Pasar penerbangan kelas ekonomi berjadwal

Pangsa pasar industri penerbangan kelas ekonomi masih cukup baik, meskipun secara politis harga tiket pesawat kelas ekonomi selalu dikatakan mahal. Perlu kita ketahui bahwa setelah deregulasi industri penerbangan, peran pemerintah hanya sebagai regulator keselamatan penerbangan, ditambah mengatur TBA dan TBB saja. Ngapain Kementerian Perhubungan, begitu pula Menko Infrastruktur dan Pembangunan Kewilayahan, rapat berkepanjangan tetapi hasilnya tidak signifikan? Sementara industri penerbangan dan pendukungnya makin terpuruk secara bisnis.

Hasil Rapat terakhir 20 Nopember 2024 terkait harga tiket pada Natal dan Tahun Baru 2025 di Kementerian Perhubungan menghasilkan beberapa keputusan, antara lain: fuel surcharge untuk pesawat jet diturunkan dari 8% menjadi 2% selama 16 hari (19 Desember 2024 - 3 Januari 2025), fuel surcharge untuk pesawat propeller diturunkan dari 25% menjadi 20% selama 16 hari (19 Desember 2024 - 3 Januari 2025), PJP4U dan PJP2U diturunkan 50% di semua bandara selama 16 hari (19 Desember 2024 - 3 Januari 2025), harga avtur selama Desember 2024 (31 hari) tidak naik di 19 bandara. Rapat dihadiri Menteri Perhubungan beserta jajarannya, Airnav, dan beberapa maskapai domestik berjadwal. Ini kebijakan sesaat yang dapat mengganggu neraca industri penerbangan.

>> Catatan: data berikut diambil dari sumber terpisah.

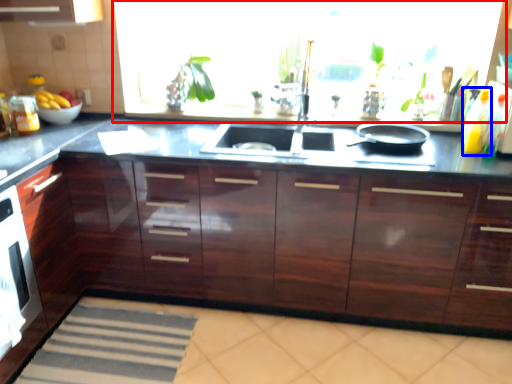 Question: Which object appears closest to the camera in this image, window screen (highlighted by a red box) or bottle (highlighted by a blue box)?

Choices:
 (A) window screen
 (B) bottle

Answer: (B) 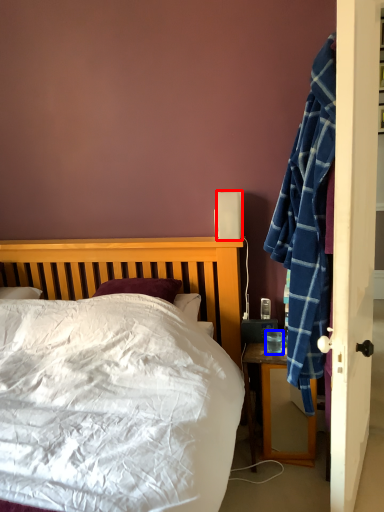 Question: Which point is closer to the camera, loudspeaker (highlighted by a red box) or coffee cup (highlighted by a blue box)?

Choices:
 (A) loudspeaker
 (B) coffee cup

Answer: (B) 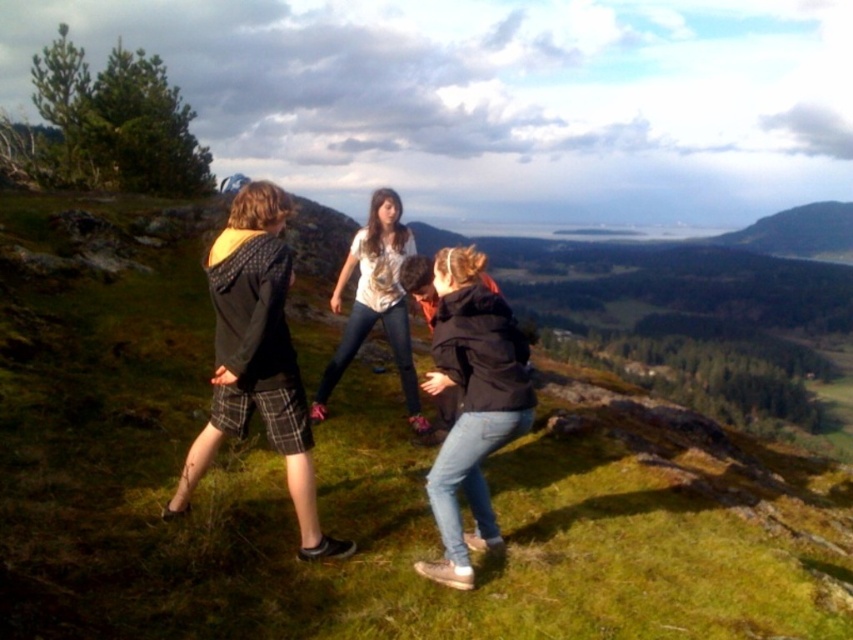 Question: Does denim jeans at center have a greater width compared to white textured blouse at center?

Choices:
 (A) yes
 (B) no

Answer: (B)

Question: Which object is the farthest from the green grassy at center?

Choices:
 (A) white textured blouse at center
 (B) plaid shorts at left

Answer: (A)

Question: Estimate the real-world distances between objects in this image. Which object is closer to the white textured blouse at center?

Choices:
 (A) denim jeans at center
 (B) green grassy at center

Answer: (A)

Question: Is denim jeans at center bigger than white textured blouse at center?

Choices:
 (A) yes
 (B) no

Answer: (B)

Question: Can you confirm if denim jeans at center is smaller than white textured blouse at center?

Choices:
 (A) yes
 (B) no

Answer: (A)

Question: Which point is closer to the camera?

Choices:
 (A) denim jeans at center
 (B) green grassy at center
 (C) white textured blouse at center

Answer: (B)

Periode Liburan Natal dan Tahun Baru dan masa Angkutan Lebaran 2025 merupakan masa panen industri penerbangan. Dimana maskapai, bandara, dan perangkat lainnya berkesempatan rebound untuk dapat menutup kerugian yang selama ini terjadi. Ngapain lagi pemerintah sibuk? Lalu buat apa deregulasi yang ada? Memangnya kalau menyuruh industri penerbangan kerja rodi, penerbangan berjadwal kelas ekonomi tumbuh? Bagaimana kalau semakin terpuruk? Apakah pemerintah mau memberikan subsidi atau penugasan untuk maskapai dan perangkat industri penerbangan lain supaya bisa terbang tinggi?

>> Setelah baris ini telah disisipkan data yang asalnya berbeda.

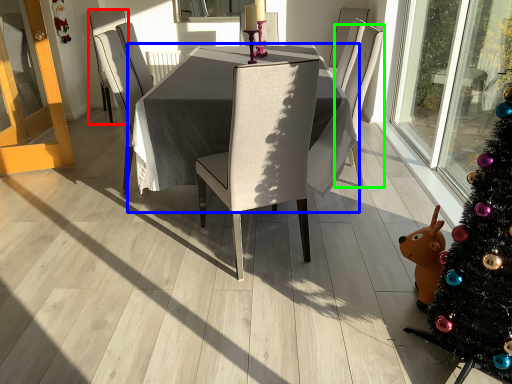 Question: Estimate the real-world distances between objects in this image. Which object is farther from chair (highlighted by a red box), table (highlighted by a blue box) or chair (highlighted by a green box)?

Choices:
 (A) table
 (B) chair

Answer: (B)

Sebagai pembanding, harga tiket pesawat Garuda dan Batik (full service) rata-rata pada April 2019 berdasarkan KM Perhubungan No. 106 Tahun 2019: Jakarta (CGK) - Jogja (JOG) Rp 860.000, Jakarta (CGK) - Surabaya (SUB) Rp. 1.167.000, Jakarta (CGK) - Bali (DPS) Rp 1.431.000, serta Jakarta (CGK) - Medan (KNO) Rp 1.799.000. Sedangkan berdasarkan harga tiket rata-rata pada minggu ketiga November 2024 (Tiket.com dan Traveloka): Jakarta (CGK) - Jogjakarta (JOG) Rp 1.591.815, Jakarta (CGK) - Surabaya (SUB) Rp. 1.558.752 , Jakarta (CGK) - Denpasar (DPS) Rp. 1.800.000, Jakarta (CGK) - Medan (KNO) Rp. 2.400.000. Ada kenaikan rata-rata 20% (DPS) - 46% (JOG).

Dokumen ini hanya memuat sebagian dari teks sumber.